Ad un certo punto l’amministrazione chiede alle associazioni di volontariato di fare in modo che Marco lasci la sua postazione.

Le associazioni si mobilitano per convincerlo ad accettare di trasferirsi, ma in realtà un vero progetto da parte del Comune non c’è; o meglio per certo c’è che la presenza di Marco in strada non sarà più tollerata.

Le associazioni chiedono un incontro con gli amministratori locali; a questo incontro il comitato invita a partecipare l’associazione Avvocato di strada.

Nel corso della riunione si formulano alcune proposte ma, colpito dal tono perentorio degli amministratori, l’avvocato chiede di conoscere se Marco sia o meno iscritto nelle liste dei residenti nel Comune, ben sapendo che ogni possibile intervento di aiuto potesse passare solamente attraverso il requisito della residenza.

Si chiede di iscrivere Marco nelle liste dei residenti del Comune e a questo punto la sorpresa: il Comune dichiara espressamente che la persona non sarà iscritta e che anzi deve lasciare il Comune.

L’avvocato di strada non venne più ricevuto, nonostante reiterate richieste.

A quel punto Marco viene accompagnato a formalizzare la domanda di residenza, ma l’Ufficio Anagrafe resiste e non riceve la domanda, quindi l’istanza viene spedita a mezzo lettera raccomandata.

L’istanza è chiara, Marco precisa di essere persona senza fissa dimora e pertanto, in ragione della normativa vigente, chiede di essere iscritto nel registro anagrafico della popolazione residente, precisando che il recapito, come espressamente previsto dalla legge, poteva essere costituito da un recapito convenzionale posto anche presso la Casa Comunale, la c.d “via fittizia”.

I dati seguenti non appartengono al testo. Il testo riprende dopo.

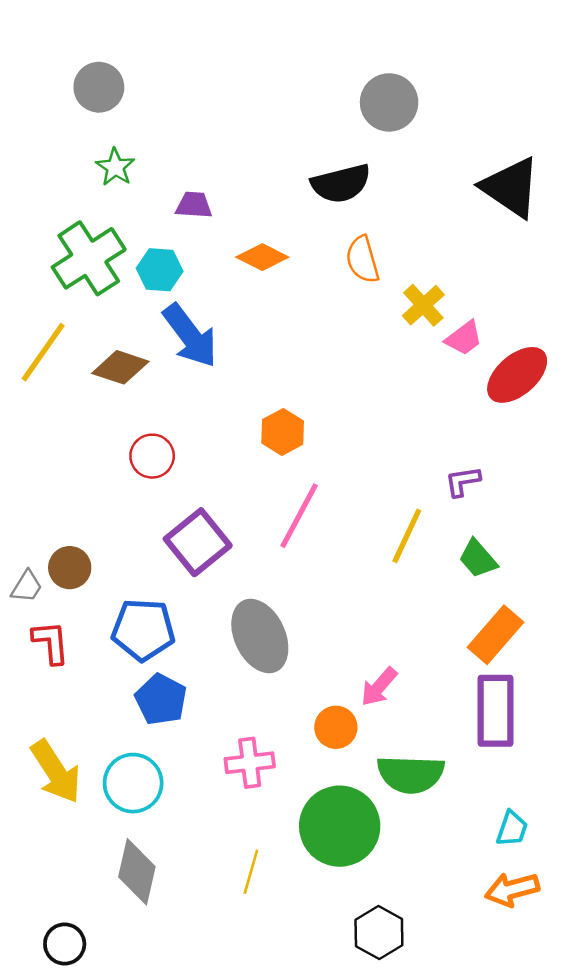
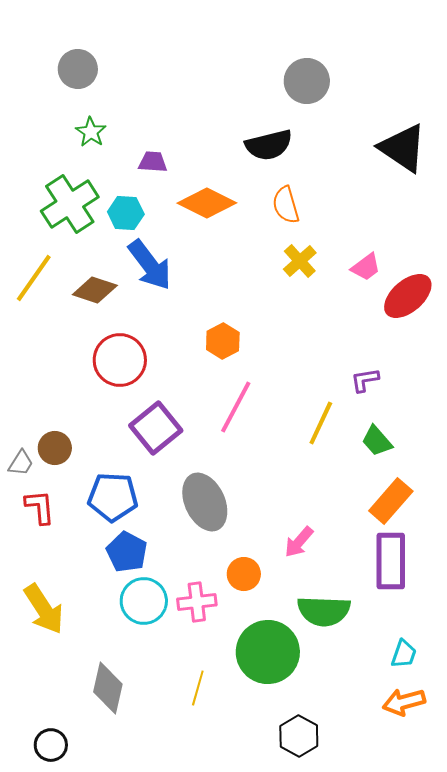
orange diamond: (262, 257) -> (207, 203), size x1.4
yellow cross: (423, 305) -> (300, 261), moved
red circle: (152, 456) -> (120, 360), size x1.5
orange circle: (336, 727) -> (244, 574), moved
cyan circle: (133, 783) -> (144, 601), moved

In seguito a tale richiesta, veniva riferito verbalmente che la domanda non sarebbe mai stata accolta ed anzi che Marco doveva allontanarsi dal medesimo Comune.

L’amministrazione notifica a Marco un verbale di sanzione amministrativa (€ 300,00) per aver violato un Ordinanza Sindacale emanata in quei giorni e nota come “ordinanza anti bivacco” in quanto “occupava continuamente il suolo pubblico con il veicolo di proprietà … utilizzandolo come luogo di dimora… al sig. Marco viene dato avviso che il veicolo sarà rimosso d’ufficio laddove non provveda direttamente”.

Nel frattempo il Comune richiede l’intervento della Questura per l’emanazione di un foglio di via e a questo punto la strada è segnata.

Per proteggere Marco le associazioni del luogo affittano un carro attrezzi e spostano la sua auto nel piazzale privato di un’associazione.

Intanto l’avvocato deposita un ricorso di urgenza in Tribunale affinché venga ordinato al Comune il rilascio della residenza.

Il Tribunale accoglie la richiesta e dichiara che il soggetto ha residenza presso il parcheggio dell’associazione ove è stata collocata l’auto; successivamente il Giudice di Pace revocherà anche la sanzione amministrativa.

Il cammino di Marco finalmente diventa più semplice: è residente, può avere una carta d’identità e con essa tutta una serie di diritti, l’assistenza sociale, il diritto di voto, l’assistenza sanitaria e così di seguito.

Senza quell’iscrizione quell’uomo era di fatto inesistente.

Oggi Marco sta bene e vive in una casetta messa a disposizione da un munifico proprietario che gratuitamente lo lascerà vivere lì, fino alla fine dei suoi giorni…il privato sopra il pubblico.

 

Tutto questo non sarebbe stato possibile senza l’avvocato di strada, giusto?

Si è così. Il diritto è stato riconosciuto.

Avvocato di strada c’è per questo e per tutti i Marco che senza un aiuto gratuito non potrebbero vedere riconosciuti i propri diritti.

Ad oggi lo  sportello di Ancona  dell’Associazione Avvocato di Strada ha ricevuto oltre trecento persone e si avvale della collaborazione di sette avvocati.

In tutta Italia sono circa tremila le pratiche aperte ogni anno.

Questi numeri danno l’idea di quanto bisogno c’è di un’associazione come questa.